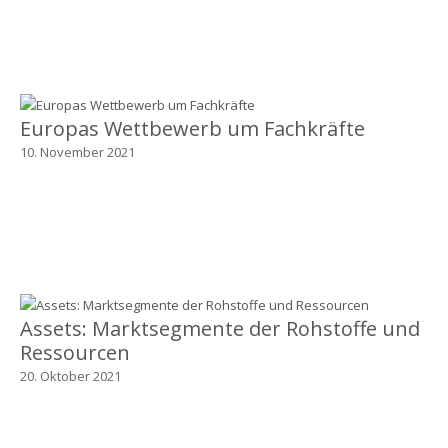
Europas Wettbewerb um Fachkräfte
10. November 2021
Assets: Marktsegmente der Rohstoffe und
Ressourcen
20. Oktober 2021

_ _ _

» **REQUIREMENT**
Quote all the records verbatim, dropping any pictures from your copy.

» **OUTPUT FOR THIS EXERCISE**
Europas Wettbewerb um Fachkräfte
10. November 2021
Assets: Marktsegmente der Rohstoffe und
Ressourcen
20. Oktober 2021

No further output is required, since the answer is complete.